Your goal:
In the records below, take the line containing "description of a given action." and every line following it, and write them out exactly.

Extracted entries:
= = = =

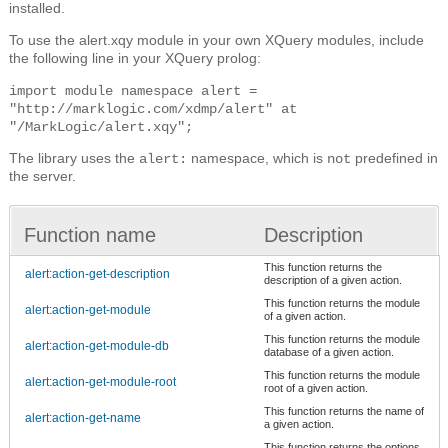
installed.
To use the alert.xqy module in your own XQuery modules, include
the following line in your XQuery prolog:
import module namespace alert =
"http://marklogic.com/xdmp/alert" at
"/MarkLogic/alert.xqy";
The library uses the
namespace, which is
predefined in
alert:
not
the server.
Function name
Description
This function returns the
alert:action-get-description
description of a given action.
This function returns the module
alert:action-get-module
of a given action.
This function returns the module
alert:action-get-module-db
database of a given action.
This function returns the module
alert:action-get-module-root
root of a given action.
This function returns the name of
alert:action-get-name
a given action.
This function returns the options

= = = =

The completed task:
description of a given action.
This function returns the module
alert:action-get-module
of a given action.
This function returns the module
alert:action-get-module-db
database of a given action.
This function returns the module
alert:action-get-module-root
root of a given action.
This function returns the name of
alert:action-get-name
a given action.
This function returns the options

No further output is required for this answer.